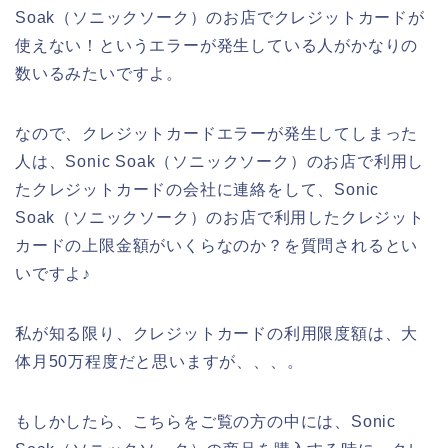
Soak（ソニックソーク）のお店でクレジットカードが
使えない！というエラーが発生している人がかなりの
数いるみたいですよ。
なので、クレジットカードエラーが発生してしまった
人は、Sonic Soak（ソニックソーク）のお店で利用し
たクレジットカードの会社に連絡をして、Sonic
Soak（ソニックソーク）のお店で利用したクレジット
カードの上限金額がいくらなのか？を質問されるとい
いですよ♪
私が知る限り、クレジットカードの利用限度額は、大
体月50万程度だと思いますが、、、。
もしかしたら、こちらをご覧の方の中には、Sonic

EXERCISE INSTRUCTIONS
In full and without changes, repeat the listing above, but not its pictures.

ANSWER
Soak（ソニックソーク）のお店でクレジットカードが
使えない！というエラーが発生している人がかなりの
数いるみたいですよ。
なので、クレジットカードエラーが発生してしまった
人は、Sonic Soak（ソニックソーク）のお店で利用し
たクレジットカードの会社に連絡をして、Sonic
Soak（ソニックソーク）のお店で利用したクレジット
カードの上限金額がいくらなのか？を質問されるとい
いですよ♪
私が知る限り、クレジットカードの利用限度額は、大
体月50万程度だと思いますが、、、。
もしかしたら、こちらをご覧の方の中には、Sonic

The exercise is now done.